Quando Nietzsche traça o caminho do super-homem nas linhas "faça o que te apetece, mas saiba muito bem o que te apetece" na tentativa de alternativa ao Cristianismo, ele sem querer cai mais perto da moral cristã do que ele imagina, mesmo que ele troque "santidade" por "super-homem", e por mais liberal que possa parecer sua citação. Explico:

Para além dos desejos inconscientes do homem (como o que é chamado de concupiscência por S. Agostinho), para além do instinto animal natural, existe em nós o desejo inconsciente e involuntário para um certo tipo de conhecimento que nos tire do tédio da vida. Tédio esse que existe tanto para o niilismo negativo quanto para Santo Tomás.

Na sentença "mas saiba o que te apetece", Nietzsche faz um apelo ao saber exato de nosso desejo, para que ele não se confunda com algo de externo a nós, mas parta inteira e somente da nossa vontade livre.
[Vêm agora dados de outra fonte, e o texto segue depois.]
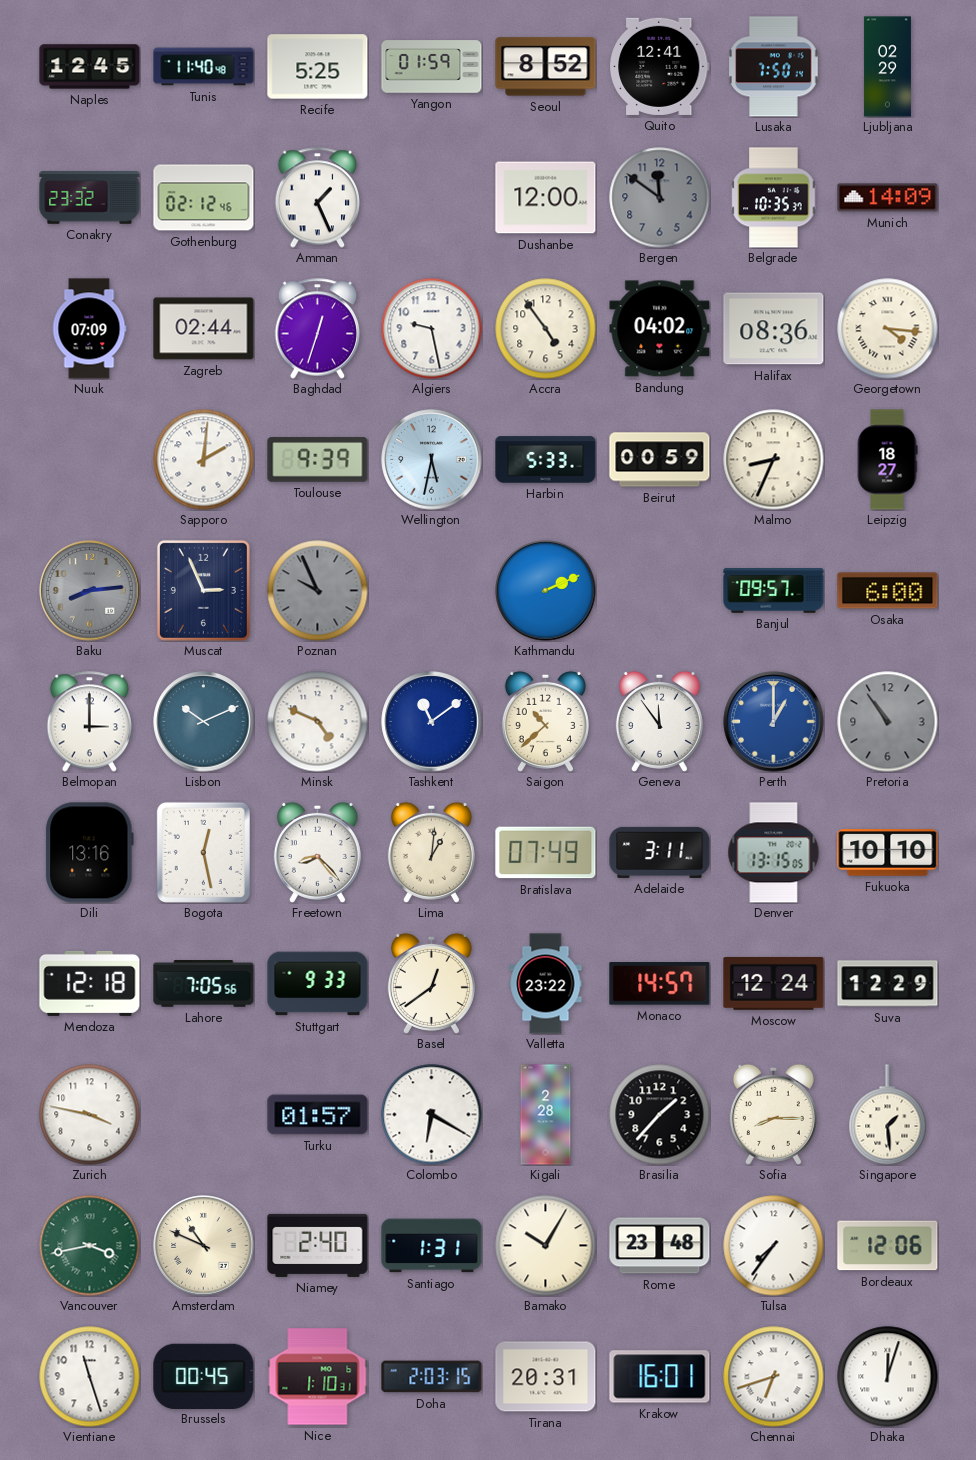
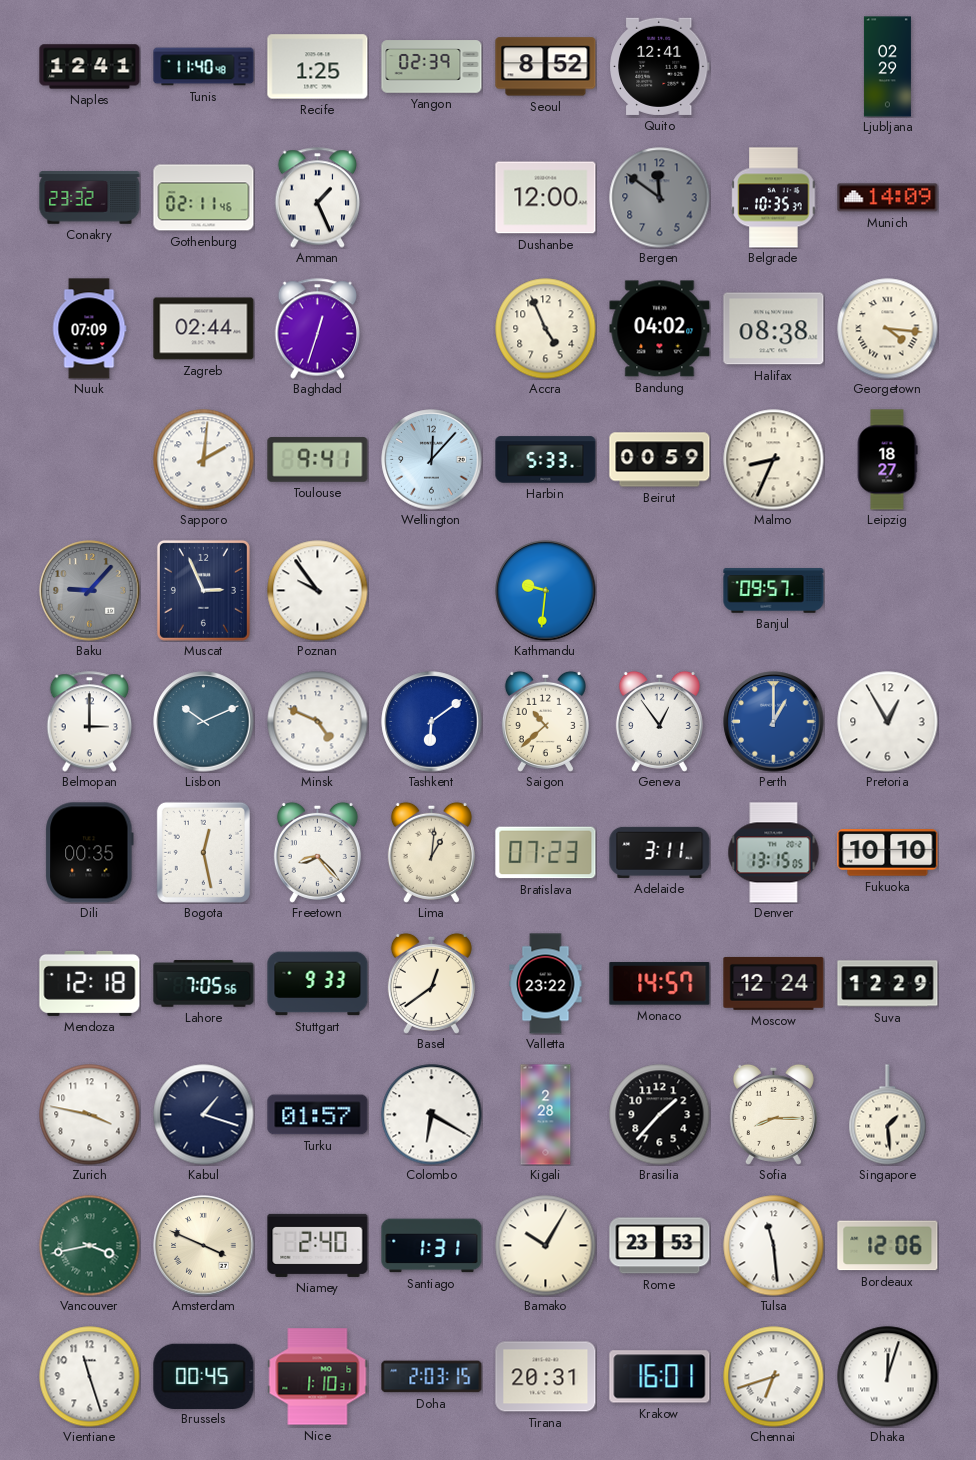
Naples: 12:45 -> 12:41
Recife: 5:25 -> 1:25
Yangon: 01:59 -> 02:39
Lusaka: 7:50 -> none
Gothenburg: 02:12 -> 02:11
Algiers: 9:28 -> none
Accra: 4:54 -> 4:56
Halifax: 08:36 -> 08:38
Toulouse: 9:39 -> 9:41
Wellington: 5:32 -> 12:07
Baku: 8:14 -> 9:07
Poznan: 9:56 -> 9:54
Poznan dial: grey -> white
Kathmandu: 2:11 -> 9:31
Osaka: 6:00 -> none
Tashkent: 11:09 -> 6:09
Geneva: 11:54 -> 12:54
Pretoria: 10:54 -> 12:55
Pretoria dial: grey -> white
Dili: 13:16 -> 00:35
Bratislava: 07:49 -> 07:23
Kabul: none -> 1:18
Amsterdam: 10:49 -> 3:49
Rome: 23:48 -> 23:53
Tulsa: 7:36 -> 11:29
E o que seria isso de externo que pode nos coagir a "buscar" algo que na verdade não queríamos? Pode ser uma mentira que enganou nossa intuição. Uma decepção. Ou uma coerção física mesmo. Mas pode ser também as nossas próprias forças animalescas que confundiram muitas vezes certos prazeres, camuflando-os de sentido da vida e estado de paz perante nossa razão. Se nós soubéssemos antes que tais prazeres não eram tudo aquilo, não o buscaríamos com tanta ânsia. Algumas vezes nossos desejos podem ser armadilhas, e na maior parte do tempo o caminho que traçamos é perda de tempo, e é pra isso que alerta o filósofo.
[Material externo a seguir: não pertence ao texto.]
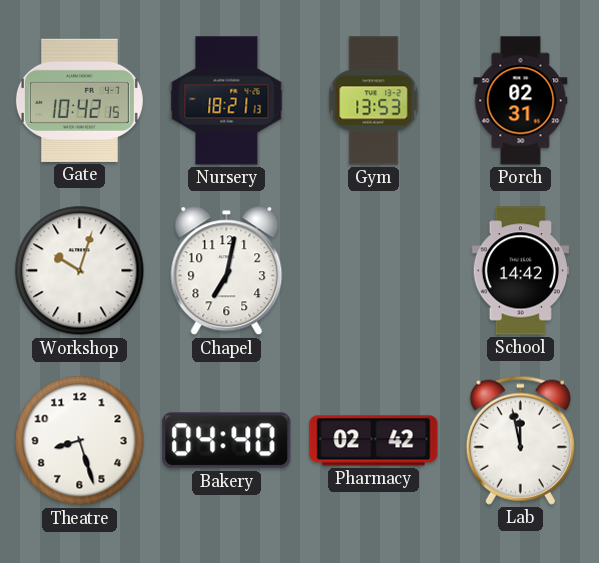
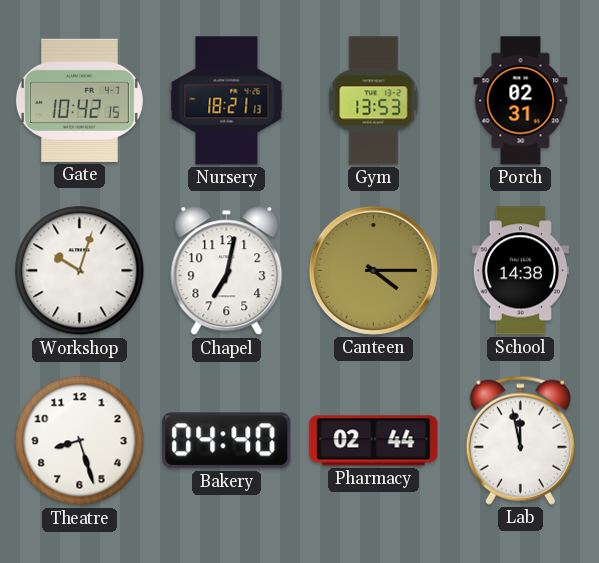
Canteen: none -> 4:15
School: 14:42 -> 14:38
Pharmacy: 02:42 -> 02:44
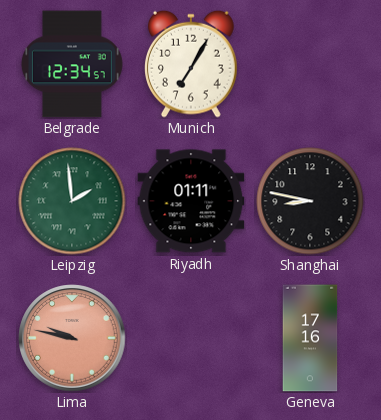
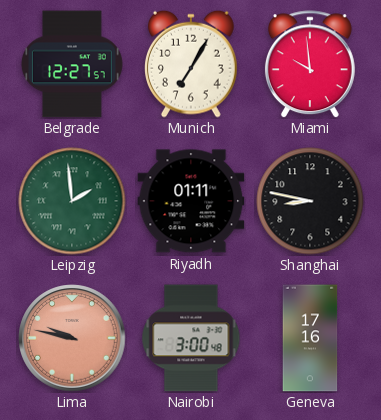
Belgrade: 12:34 -> 12:27
Miami: none -> 9:59
Nairobi: none -> 3:00
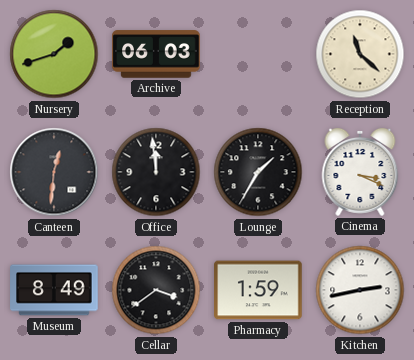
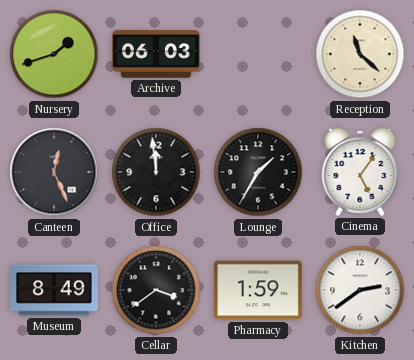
Canteen: 12:31 -> 12:26
Cinema: 3:19 -> 5:06
Kitchen: 2:43 -> 2:39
O algoritmo do prazer na equação da vida é indiferente para Nietzsche, como ele diz no "Além do Bem e do Mal", e então "faça o que te apetece" jamais pode ser confundido com "faça o que te dê prazer". Esse termo, "apetece", vai muito mais além, mesmo na visão cristã. Santo Tomás explica que assim como os prazeres apetecem os sentidos, o bem apetece a vontade e a verdade apetece a inteligência (e o termo é o mesmo para os três).

O homem terá, então, que, livremente, fazer certo trabalho ascético para purificar seus instintos e vaidades, mas só na medida certa para que não atrapalhem a aquisição do que realmente queremos. É qual é nosso desejo supremo? Segundo a visão cristã, é o conhecimento ou visão de Deus.
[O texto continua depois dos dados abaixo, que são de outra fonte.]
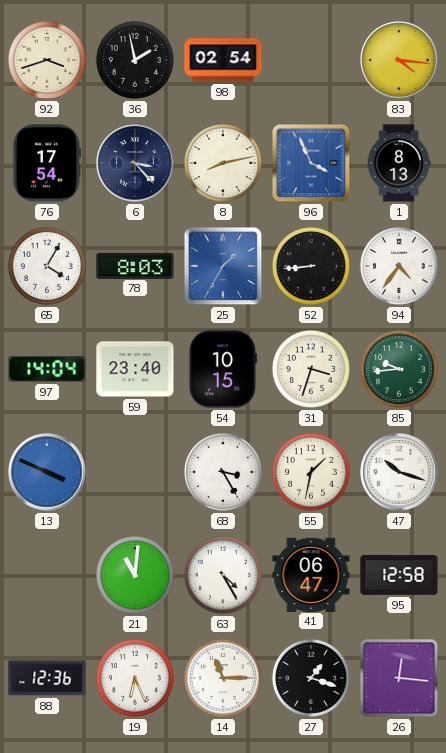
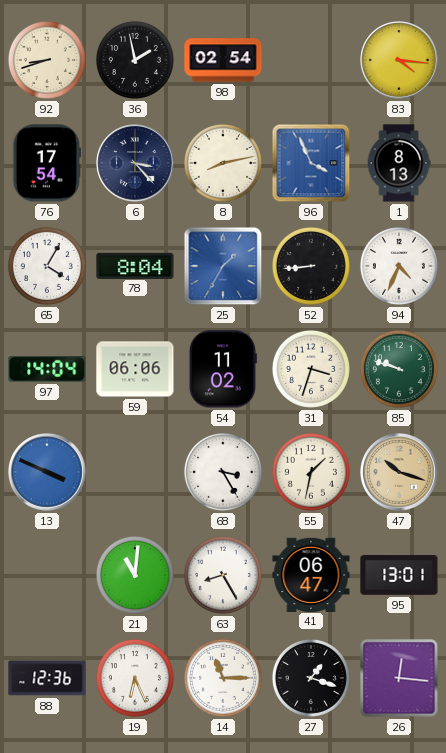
92: 3:42 -> 8:42
78: 8:03 -> 8:04
94: 4:36 -> 4:34
59: 23:40 -> 06:06
54: 10:15 -> 11:02
85: 9:44 -> 9:48
47 dial: white -> champagne
63: 4:25 -> 8:25
95: 12:58 -> 13:01
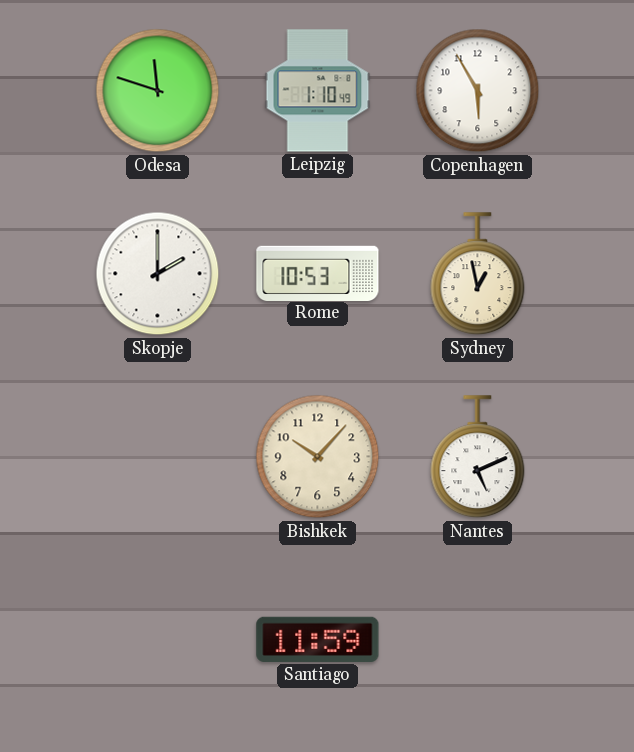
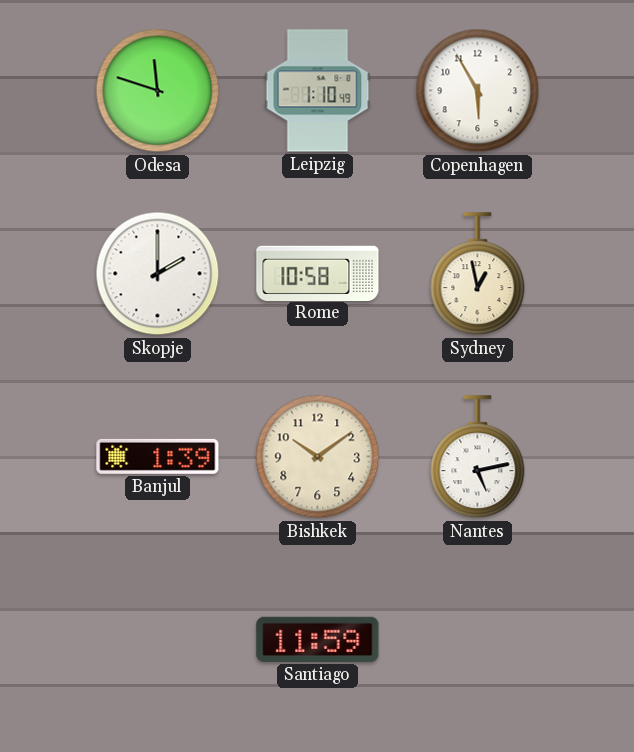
Rome: 10:53 -> 10:58
Banjul: none -> 1:39
Bishkek: 10:07 -> 10:09
Nantes: 5:11 -> 5:13
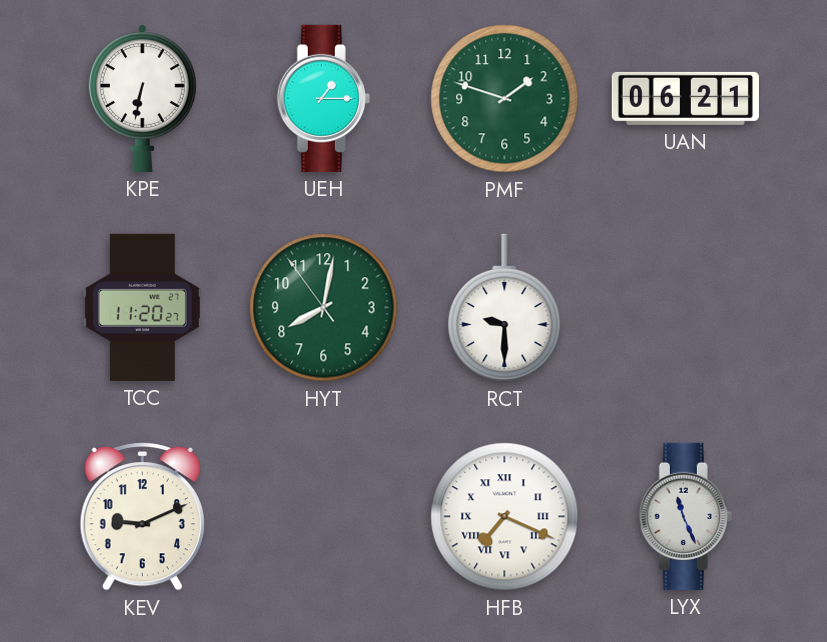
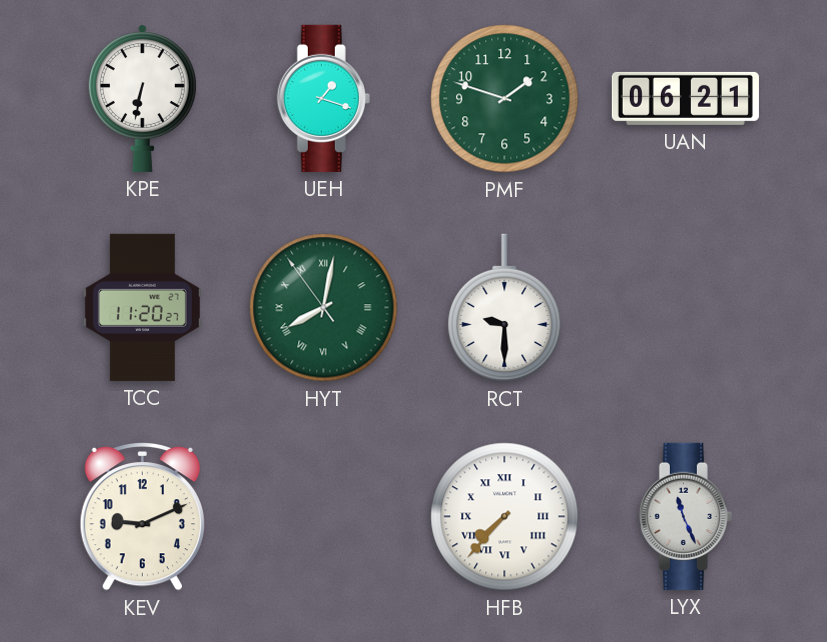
UEH: 1:15 -> 1:18
HYT numerals: Arabic -> Roman
HFB: 7:19 -> 7:37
O desejo, ainda que involuntário, mas supremo, do conhecimento de Deus, foi impresso na alma de todo ser humano, até mesmo do ateu, e é isso que fará, hipoteticamente, os abandonados no inferno "sentirem" (de certa forma) falta de Deus, por mais que tenham escolhido a eternidade sem ele.

A verdadeira liberdade é, como diz Agostinho, o livrar-se das amarras do pecado. A santidade ou o "super-homem" é um caminho quase impossível, se existiu um santo, ele com certeza nunca foi viciado em agir como ele age, mas o mesmo não se pode dizer das vaidades ou vícios carnais. Ele também resume os 2 mandamentos de Deus em um, "ame a Deus e faça o que quiser", e isso não é liberal, porque quem ama a Deus nunca irá ofendê-lo, e também não é coercitivo, porque esse amor também foi voluntário. Somos eternos escravos da nossa vontade (a criança de Nietszche, que quer porque quer; coincidentemente, "o reino dos céus é delas").

Além da libertação do instinto animal que tanto Nietzsche quanto o Senhor Jesus professa, ambos também professam uma segunda libertação, a libertação de si mesmo. Por isso, em algumas traduções mais exatas, o "super-homem" pode ser o "além-homem". Isso é extensamente pregado na libertação da "soberba da vida".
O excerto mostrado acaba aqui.